[9.Mood]

41 7 10
                                    

.

.

Seorang gadis berdiam diri dikamarnya. Suasana kamarnya hening dan gelap. Dirinya diam menatap kekosongan didepannya.

Prangg

Suara pecahan botol itu selalu terngiang dikepalanya. Tubuhnya tersungkur diatas kasur yang ia duduki, badan mungilnya menelungkup diatas kasur. Hawa dingin menusuk tubuhnya. Kepalanya pusing dan dadanya sesak. Matanya mulai berkaca. Dan tangannya meraba raba laci disampingnya. Mencari sesuatu berbentuk tabung putih.

Lalu saat ia mendapatkannya, susah payah ia mendudukkan dirinya dan membuka tabung tersebut. Mengambil beberapa pil didalamnya dan menelannya.

"Hah..hah.."

Gadis itu yakin, dokter itu salah. Penyakit di dirinya bukan hanya sesak nafas, bukan sekedar karbon dioksida yang menyeluruh di paru paru-nya. Ini tentang trauma. Ini tentang depresi. Ini tentang ingatan.

"Hei, Mira! Kau harus isap rokok ini, oke? Atau kupukuli kau nanti sekolah? Yaya?"

"Ti..tidak!"

Wajahnya berubah jadi datar dan menyeramkan.
"Apa? Kau ingin tubuhmu patah semua?"

Gadis itu takut. Ketakutan setiap mengingatnya.

Prangg!

Botol itu pecah tepat diatas kepalanya dan darah mengalir dikeningnya. Matanya sayu ingin pingsan. Rasanya sakit sekali.

Gadis tadi melemparkan pecahan botolnya ke arah lain dan menjongkokkan dirinya. Menatap tajam gadis dengan darah dikeningnya.

"Makanya, yah.. kalo gue suruh jangan nolak, okay?"

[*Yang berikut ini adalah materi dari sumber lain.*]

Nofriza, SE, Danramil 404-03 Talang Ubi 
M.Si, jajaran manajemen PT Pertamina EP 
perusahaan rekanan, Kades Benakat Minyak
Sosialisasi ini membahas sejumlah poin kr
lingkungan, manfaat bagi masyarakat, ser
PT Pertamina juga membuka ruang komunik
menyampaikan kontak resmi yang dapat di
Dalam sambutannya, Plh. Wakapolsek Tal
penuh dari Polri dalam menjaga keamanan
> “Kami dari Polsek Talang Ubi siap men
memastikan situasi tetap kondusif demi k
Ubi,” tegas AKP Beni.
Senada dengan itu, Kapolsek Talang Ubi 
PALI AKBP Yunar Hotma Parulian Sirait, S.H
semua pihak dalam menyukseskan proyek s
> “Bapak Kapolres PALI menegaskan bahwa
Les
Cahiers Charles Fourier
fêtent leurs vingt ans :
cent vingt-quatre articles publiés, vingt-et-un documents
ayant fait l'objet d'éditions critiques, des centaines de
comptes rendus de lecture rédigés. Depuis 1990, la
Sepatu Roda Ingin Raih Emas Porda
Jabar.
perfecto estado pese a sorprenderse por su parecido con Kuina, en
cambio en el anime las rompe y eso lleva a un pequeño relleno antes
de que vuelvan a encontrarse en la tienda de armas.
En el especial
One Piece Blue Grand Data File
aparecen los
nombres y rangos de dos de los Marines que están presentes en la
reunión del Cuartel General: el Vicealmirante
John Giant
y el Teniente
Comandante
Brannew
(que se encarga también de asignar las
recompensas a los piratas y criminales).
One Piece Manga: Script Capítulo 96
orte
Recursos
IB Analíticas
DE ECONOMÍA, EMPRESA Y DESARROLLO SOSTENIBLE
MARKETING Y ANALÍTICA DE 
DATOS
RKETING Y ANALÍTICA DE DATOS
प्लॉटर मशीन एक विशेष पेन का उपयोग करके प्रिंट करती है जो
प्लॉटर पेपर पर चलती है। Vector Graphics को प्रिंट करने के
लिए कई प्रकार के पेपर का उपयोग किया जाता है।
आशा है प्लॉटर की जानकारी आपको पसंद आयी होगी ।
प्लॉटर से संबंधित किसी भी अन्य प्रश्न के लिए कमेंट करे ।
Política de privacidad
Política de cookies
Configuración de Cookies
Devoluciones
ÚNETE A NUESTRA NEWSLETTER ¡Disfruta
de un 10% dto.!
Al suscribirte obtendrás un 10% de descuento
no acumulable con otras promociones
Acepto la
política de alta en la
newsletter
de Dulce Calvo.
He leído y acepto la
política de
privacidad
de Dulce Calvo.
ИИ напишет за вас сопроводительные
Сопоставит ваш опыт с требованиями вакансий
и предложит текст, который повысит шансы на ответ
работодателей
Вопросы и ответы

Tangannya bergemetaran dan tangis mengucur dipipinya. Sebuah cahaya muncul diujung kamarnya, pintu itu berderit pelan.

"Chin..tiya?"

Chintiya menyeka air matanya dan berjalan menuju sakelar lampu dan menghidupkan lampu-nya.

"TIYAKKK!! EH--?"

"Loh..Vina?" Tanya Chintiya.

Anggia mengulum senyumnya,
"Iya. Kami datang berdua tadi."

Vina segera melongos masuk kedalam kamar Chintiya tanpa peringatan dan menghentikan langkahnya saat sampai ditempat tidur Chintiya. Tangannya gesit mengambil sebuah tabung kecil dan membukanya.
"Sejak kapan lo jadi minum obat-obatan begini?!" Sentak Vina lalu menoleh ke-arah Chintiya. Mencari jawaban dimata hitam pekatnya.

"Eh? Cuma obat pusing kepala, kok."

"Walaupun begitu kan lo bisa ketergantungan obat! Dosisnya banyak begini bukan lagi obat pusing! Apalagi kamar lo tadi gelap, lo kayak orang depresi aja! Pertama kali kerumah lo yang gue liat ini?!!"

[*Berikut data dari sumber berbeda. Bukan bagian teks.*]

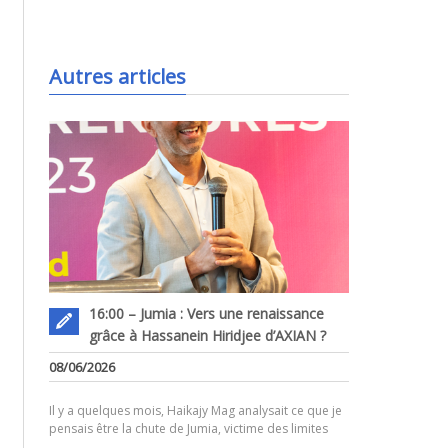
.
Autres articles
16:00 – Jumia : Vers une renaissance
grâce à Hassanein Hiridjee d’AXIAN ?
.
08/06/2026
Il y a quelques mois, Haikajy Mag analysait ce que je
pensais être la chute de Jumia, victime des limites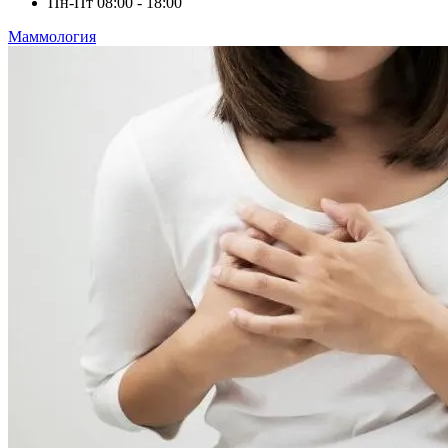
Пн-Пт
08:00 - 18:00
Маммология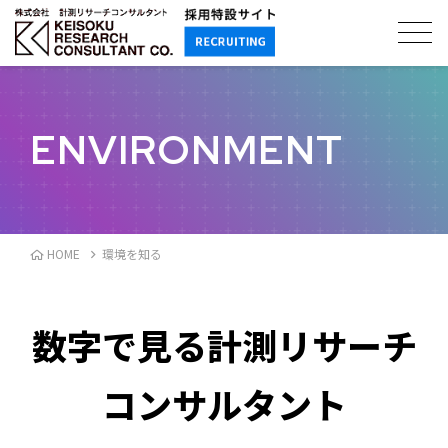
ENVIRONMENT
HOME
環境を知る
数字で見る計測リサーチ
コンサルタント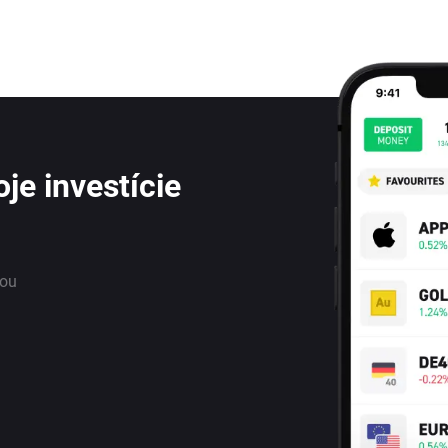
je investície
nou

Anggia menghampiri Vina dan menenangkannya.
"Sudahlah, Vin."

Walaupun begitu ada sesuatu yang mengganjal dihatinya. Rasa penyesalan. Ia menolehkan pandangannya ke Chintiya, dan Chintiya mengalihkan pandangannya ke-arah lain.

Vina memelaskan tubuhnya dan melentangkan badannya diatas kasur Chintiya.
"Maaf, Chin. Maaf gue udah terlalu lancang. Seharusnya lo sih, kalau ada apa apa cerita ke kita kita. Jangan dipendem, gitu. Walaupun ada Anggia disini, lo seharusnya lebih terbuka dan nyelesain masalah kalian berdua donk!"

"Eh?" Chintiya kaget mendengarnya bagaimana wanita itu bisa tahu.

"Mungkin, diri lo sekarang karena gue, kan?" Tanya Anggia.